I have real problems with these two clauses, both the way they have been brought forward and their content. I will deal first with the way in which they have been brought forward. We have heard a lot about the absence of wider consultation. What truly astonished me was what I heard from the Electoral Commission in its excellent briefing to Cross-Bench Peers yesterday. I asked the commission if it was consulted before the Government made their statement of including this in the Bill and the answer was “No”. It was not. It is quite extraordinary to bring forward something of such significance to the commission and not consult it or even inform it of your intention beforehand. That says a lot about the Government’s attitude towards the commission and how they will approach consultation in the future. It is an appalling lack of respect for a pivotal organisation in our democracy.
My second point is around the substance of this section of the Bill. The Government, to put it very directly, are substituting government control for parliamentary scrutiny. That is essentially what is happening with these two clauses. Of course, the Electoral Commission is not perfect. It will have made mistakes and will own up to having done so; it will make mistakes in the future, I am sure, but it is absolutely not resistant to being accountable. It will and does appear in front of Select Committees. As we have heard, it appears in front of the current committee that has been spoken about. The issue is not accountability—being able to hold it to account for what it does and challenge it. That is already in the current arrangements and if it needed to be strengthened, it could be.
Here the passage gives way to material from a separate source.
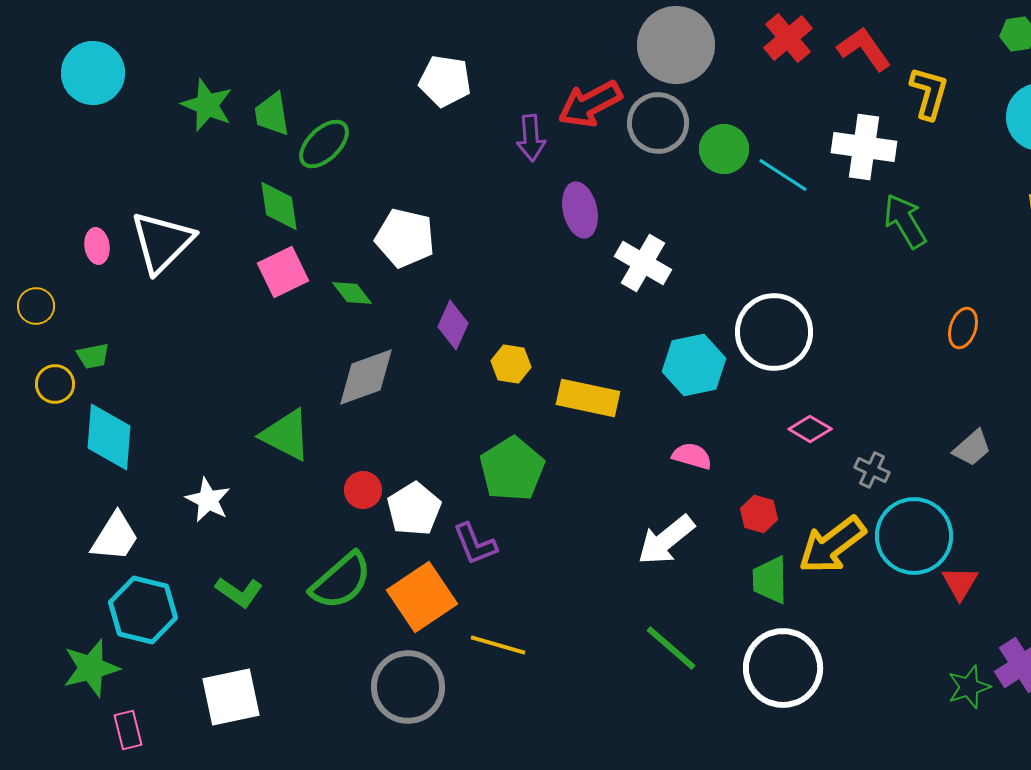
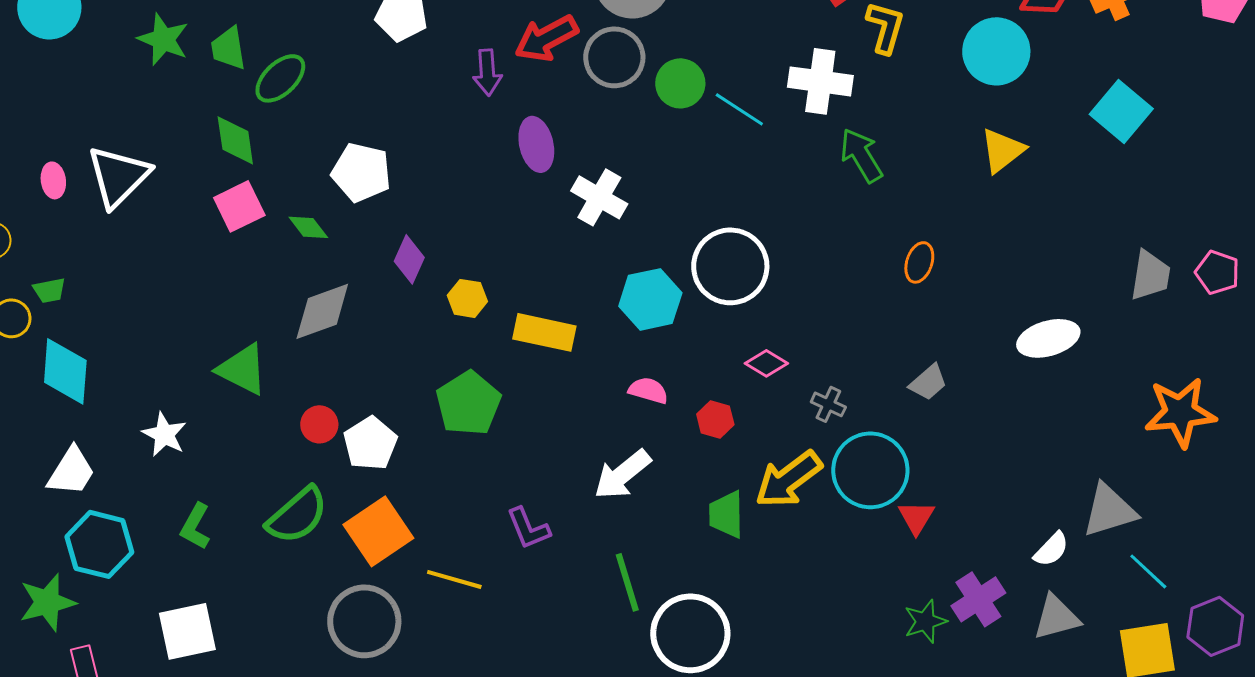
red hexagon: (759, 514) -> (715, 419), moved
purple L-shape: (475, 544) -> (528, 528), moved
green L-shape: (239, 592) -> (195, 526), turned 84
green line: (671, 648) -> (627, 582), turned 32
white circle: (783, 668) -> (690, 633), moved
This is an issue about control. Is the Government’s view the same as that held, apparently, by a number of Members of the House of Commons, who have lost confidence in the commission? If it is not that, what is it? What problem are we trying to solve here and why are we taking such significant control? The response from the Government is, “Look at the illustrative version of this: there is nothing to see here”. I am afraid that is just not good enough. As the noble and learned Lord, Lord Judge, said, we need to look at what is on the face of the Bill. What does the Bill allow to happen in these circumstances? It is quite clear that, through the Bill, a much more difficult set of requirements could be put on the commission by way of its strategy and policy. We cannot take an illustrative version of this and be assured by it; it simply is not enough. We have to be sure that no version that would be difficult and problematic, and damaged its independence, could come forward under the legislation—and, quite clearly, it could.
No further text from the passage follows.